Neither the content of the Company’s website (or any other website) nor the content of any website accessible from hyperlinks on the Company’s website (or any other website) is incorporated into, or forms part of, this Announcement.
Peel Hunt LLP (“Peel Hunt”), which is authorised and regulated in the United Kingdom by the FCA and is acting exclusively for the Company and no-one else in connection with the Placing and the matters referred to in this Announcement, will not regard any other person as its client in relation to the Placing and will not be responsible to anyone other than the Company for providing the protections afforded to its clients or for providing advice in relation to the Placing or any transaction or arrangement referred to in this Announcement.
Shore Capital Stockbrokers Limited (“Shore Capital”), which is authorised and regulated in the United Kingdom by the FCA and is acting exclusively for the Company and no-one else in connection with the Placing and the matters referred to in this Announcement, will not regard any other person as its client in relation to the Placing and will not be responsible to anyone other than the Company for providing the protections afforded to its clients or for providing advice in relation to the Placing or any transaction or arrangement referred to in this Announcement.
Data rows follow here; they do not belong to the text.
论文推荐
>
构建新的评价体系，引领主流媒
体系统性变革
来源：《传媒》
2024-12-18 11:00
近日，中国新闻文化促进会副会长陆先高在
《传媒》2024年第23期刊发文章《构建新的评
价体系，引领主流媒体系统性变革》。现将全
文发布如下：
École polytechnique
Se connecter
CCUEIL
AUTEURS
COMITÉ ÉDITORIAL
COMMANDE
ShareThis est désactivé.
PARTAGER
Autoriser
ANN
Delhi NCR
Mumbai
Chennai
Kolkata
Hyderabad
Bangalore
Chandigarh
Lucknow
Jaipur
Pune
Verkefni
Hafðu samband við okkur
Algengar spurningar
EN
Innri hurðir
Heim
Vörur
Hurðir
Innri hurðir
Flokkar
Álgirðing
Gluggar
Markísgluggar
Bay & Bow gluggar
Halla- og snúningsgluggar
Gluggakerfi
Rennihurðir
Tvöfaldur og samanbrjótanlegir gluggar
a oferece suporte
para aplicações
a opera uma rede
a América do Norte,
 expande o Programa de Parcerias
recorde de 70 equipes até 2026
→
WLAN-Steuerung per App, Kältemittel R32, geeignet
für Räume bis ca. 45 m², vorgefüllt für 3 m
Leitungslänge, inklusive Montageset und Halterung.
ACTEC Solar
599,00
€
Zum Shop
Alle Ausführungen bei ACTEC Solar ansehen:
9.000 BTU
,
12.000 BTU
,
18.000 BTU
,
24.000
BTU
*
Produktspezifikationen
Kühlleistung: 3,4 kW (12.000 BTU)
Apart from the responsibilities and liabilities, if any, which may be imposed on Peel Hunt or Shore Capital by the Financial Services and Markets Act 2000 (“FSMA”) or the regulatory regime established thereunder, neither Peel Hunt nor Shore Capital makes any representation or warranty, expressed or implied, as to the contents of this Announcement and neither accepts any liability whatsoever for this Announcement or for any other statement made or purported to be made by it, or on its behalf, in connection with the Company or the Placing. Peel Hunt and Shore Capital each accordingly disclaim all and any liability whether arising in tort, contract or otherwise (save as referred to above) in respect of this Announcement or any such statement.
No representation or warranty express or implied, is or will be made as to, or in relation to, and no responsibility or liability is or will be accepted by either Peel Hunt or Shore Capital or by any of their affiliates or agents as to or in relation to, the accuracy or completeness of this Announcement or any other written or oral information made available to or publicly available to any interested party or its advisers, and any liability therefore is expressly disclaimed.
Certain statements in this Announcement are forward-looking statements which are based on the Company’s expectations, intentions and projections regarding its future performance, anticipated events or trends and other matters that are not historical facts. These statements are not guarantees of future performance and are subject to known and unknown risks, uncertainties and other factors that could cause actual results to differ materially from those expressed or implied by such forward-looking statements. Given these risks and uncertainties, prospective investors are cautioned not to place undue reliance on forward-looking statements. Forward-looking statements speak only as of the date of such statements and, except as required by applicable law, the Company undertakes no obligation to update or revise publicly any forward-looking statements, whether as a result of new information, future events or otherwise.